風が火を剥ぎ取り、空気が鋭く切り替わる。
「ふん!」
その瞬間を狙って、メグーちゃんが跳躍。
ライダーキックが魔物の顔面に炸裂し、車輪の魔物は高層ビルの壁を打ち砕いて吹き飛ばされた。
衝撃で耳鳴りがして、世界が一瞬白くなる。
私は手を構えた。
炎が弱い今なら、蔦で絡め取れるかもしれない。
心臓が喉元まで上がってくるような感覚を押し殺し、指先に集中する。
「深淵なるもの嘆きに震えよ!這い出ろ奈落草の種!!」
種を投げる。
蔦が魔物を絡め取り、建物の中から這い出してくる。
緑の蔦が黒い炎に絡みつき、対照的な色彩が空間に浮かぶ。
顔が砕けるような音と共に、魔物の回転が止まった。
炎が一気にしぼみ、空間に静寂が訪れる。
車輪の魔物は、軋むような音を最後に、崩れ落ちた。
周囲に漂っていた熱と緊張が、ゆっくりと解けていく。
「うッし!!」
「……終わったわね」
オーグさんが拳を掲げ、メグーちゃんが静かに息を吐く。
私は膝の震えを抑えながら、崩れ落ちた魔物を見つめた。
達成感と同時に、底知れぬ疲労が全身を覆う。
その瞬間だった。
空間が、軋んだ。
炎が、逆流するように揺れる。
煙が、生まれた場所へと戻っていく。
砕けた石畳が、音もなく元の形に戻っていく。
時間が逆流するような感覚に、私の心臓は凍りついた。
(え……?)
気づいた時には、世界が白んでいた。

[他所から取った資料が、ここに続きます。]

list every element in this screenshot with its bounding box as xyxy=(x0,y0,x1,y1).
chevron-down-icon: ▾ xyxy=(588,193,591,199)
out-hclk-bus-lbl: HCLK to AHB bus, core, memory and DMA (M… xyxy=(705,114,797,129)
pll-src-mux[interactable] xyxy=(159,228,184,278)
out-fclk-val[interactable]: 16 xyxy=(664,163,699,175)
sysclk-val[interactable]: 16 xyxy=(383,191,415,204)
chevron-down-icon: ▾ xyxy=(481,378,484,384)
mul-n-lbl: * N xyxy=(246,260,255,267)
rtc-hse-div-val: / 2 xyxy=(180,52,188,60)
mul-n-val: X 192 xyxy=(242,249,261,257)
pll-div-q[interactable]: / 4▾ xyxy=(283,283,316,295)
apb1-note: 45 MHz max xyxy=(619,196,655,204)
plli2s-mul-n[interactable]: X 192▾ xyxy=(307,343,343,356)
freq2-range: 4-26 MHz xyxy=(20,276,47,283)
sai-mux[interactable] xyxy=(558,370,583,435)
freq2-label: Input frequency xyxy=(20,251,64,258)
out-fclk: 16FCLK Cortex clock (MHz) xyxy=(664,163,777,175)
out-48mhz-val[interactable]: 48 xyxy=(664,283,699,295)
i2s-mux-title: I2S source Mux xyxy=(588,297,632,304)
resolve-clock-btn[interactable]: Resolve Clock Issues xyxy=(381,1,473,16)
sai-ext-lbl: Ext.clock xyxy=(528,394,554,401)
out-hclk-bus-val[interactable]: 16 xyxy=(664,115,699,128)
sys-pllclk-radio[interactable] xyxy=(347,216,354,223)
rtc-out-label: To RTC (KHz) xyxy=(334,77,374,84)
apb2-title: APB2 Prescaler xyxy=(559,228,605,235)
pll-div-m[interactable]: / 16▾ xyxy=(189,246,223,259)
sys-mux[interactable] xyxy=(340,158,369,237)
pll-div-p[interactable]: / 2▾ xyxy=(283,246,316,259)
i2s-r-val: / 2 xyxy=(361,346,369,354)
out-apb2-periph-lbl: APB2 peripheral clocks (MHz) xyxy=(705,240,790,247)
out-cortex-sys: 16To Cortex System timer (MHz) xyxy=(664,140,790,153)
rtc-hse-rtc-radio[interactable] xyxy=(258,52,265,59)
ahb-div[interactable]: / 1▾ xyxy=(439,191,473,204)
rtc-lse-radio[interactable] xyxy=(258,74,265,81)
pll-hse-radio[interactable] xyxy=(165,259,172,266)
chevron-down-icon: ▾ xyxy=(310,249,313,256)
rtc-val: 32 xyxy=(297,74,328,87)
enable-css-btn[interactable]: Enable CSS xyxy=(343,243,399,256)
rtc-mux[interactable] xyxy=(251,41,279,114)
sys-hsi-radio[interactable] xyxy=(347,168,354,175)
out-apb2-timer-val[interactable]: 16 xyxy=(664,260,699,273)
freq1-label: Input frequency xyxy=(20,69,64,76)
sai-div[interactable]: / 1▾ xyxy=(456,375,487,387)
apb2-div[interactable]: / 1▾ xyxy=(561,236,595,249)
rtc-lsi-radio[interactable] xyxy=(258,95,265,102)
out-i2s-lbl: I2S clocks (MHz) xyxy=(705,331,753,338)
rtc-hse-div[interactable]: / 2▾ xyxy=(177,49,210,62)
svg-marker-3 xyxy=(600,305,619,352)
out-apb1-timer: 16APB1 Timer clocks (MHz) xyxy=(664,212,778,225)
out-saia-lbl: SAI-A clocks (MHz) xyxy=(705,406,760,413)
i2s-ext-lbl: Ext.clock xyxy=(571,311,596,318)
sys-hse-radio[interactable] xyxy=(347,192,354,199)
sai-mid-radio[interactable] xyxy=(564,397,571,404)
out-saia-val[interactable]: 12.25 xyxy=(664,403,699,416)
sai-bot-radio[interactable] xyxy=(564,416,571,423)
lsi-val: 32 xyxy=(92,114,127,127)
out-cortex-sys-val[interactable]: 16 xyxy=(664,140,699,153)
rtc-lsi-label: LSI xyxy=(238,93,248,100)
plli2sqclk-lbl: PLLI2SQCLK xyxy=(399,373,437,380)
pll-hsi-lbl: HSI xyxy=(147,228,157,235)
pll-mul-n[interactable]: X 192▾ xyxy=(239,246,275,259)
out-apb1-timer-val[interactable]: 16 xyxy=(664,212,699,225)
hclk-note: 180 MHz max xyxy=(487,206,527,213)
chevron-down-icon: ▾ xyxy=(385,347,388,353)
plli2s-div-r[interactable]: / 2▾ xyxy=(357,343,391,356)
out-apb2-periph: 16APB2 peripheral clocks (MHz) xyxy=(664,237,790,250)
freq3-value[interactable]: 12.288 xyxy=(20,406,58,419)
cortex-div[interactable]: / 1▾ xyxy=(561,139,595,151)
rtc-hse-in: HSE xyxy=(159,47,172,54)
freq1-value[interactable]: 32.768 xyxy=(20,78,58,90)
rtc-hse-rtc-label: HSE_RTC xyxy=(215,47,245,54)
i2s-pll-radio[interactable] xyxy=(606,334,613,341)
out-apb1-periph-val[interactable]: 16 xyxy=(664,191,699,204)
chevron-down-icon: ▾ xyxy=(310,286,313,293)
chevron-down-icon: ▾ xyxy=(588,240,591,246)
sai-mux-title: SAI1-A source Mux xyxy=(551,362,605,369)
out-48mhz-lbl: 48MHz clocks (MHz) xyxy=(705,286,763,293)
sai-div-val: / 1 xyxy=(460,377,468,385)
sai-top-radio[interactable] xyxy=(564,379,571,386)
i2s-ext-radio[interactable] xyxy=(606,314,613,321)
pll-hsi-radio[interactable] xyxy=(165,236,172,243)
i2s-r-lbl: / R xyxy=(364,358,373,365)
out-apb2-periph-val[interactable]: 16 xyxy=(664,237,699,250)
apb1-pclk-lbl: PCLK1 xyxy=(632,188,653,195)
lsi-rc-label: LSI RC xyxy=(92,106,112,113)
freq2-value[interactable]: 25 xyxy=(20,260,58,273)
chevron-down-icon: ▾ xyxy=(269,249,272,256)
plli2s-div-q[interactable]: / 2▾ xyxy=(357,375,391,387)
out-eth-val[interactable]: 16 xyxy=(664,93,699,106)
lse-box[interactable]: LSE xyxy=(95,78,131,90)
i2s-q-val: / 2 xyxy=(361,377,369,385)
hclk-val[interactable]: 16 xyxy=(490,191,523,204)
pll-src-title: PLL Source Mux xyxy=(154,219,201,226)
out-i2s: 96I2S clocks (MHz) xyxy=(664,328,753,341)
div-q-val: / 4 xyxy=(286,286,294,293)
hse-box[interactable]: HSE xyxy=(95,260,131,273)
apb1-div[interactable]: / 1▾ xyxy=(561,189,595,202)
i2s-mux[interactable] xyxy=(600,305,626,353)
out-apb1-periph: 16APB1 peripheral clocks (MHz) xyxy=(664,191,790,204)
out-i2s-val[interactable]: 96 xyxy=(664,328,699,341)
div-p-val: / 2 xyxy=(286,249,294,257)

光が薄く広がり、視界がぼやける。
仲間たちの顔が遠ざかり、声が反響するように聞こえた。
そして——
「……何か来るわ」
メグーちゃんの声が、また聞こえた。
声のトーンは先ほどと同じで、しかしその繰り返しが胸の奥に冷たい波紋を広げる。
次の瞬間、空間が悲鳴を上げるように軋み、黒煙が渦を巻いて噴き出した。
煙の中心から、炎を纏った巨大な車輪が転がり出る。
その中心には、苦悶に歪んだ男の顔が縛りつけられていた。
私は、動けなかった。
さっき、この光景を見た。
さっき、この声を聞いた。
さっき——私たちは、あの魔物を倒したはずだった。
胸の中で、同じ恐怖が何度も反芻される。
時間が繰り返すのか、それとも私たちの記憶が囚われているのか。
答えのない問いだけが、冷たい空気の中で膨らんでいった。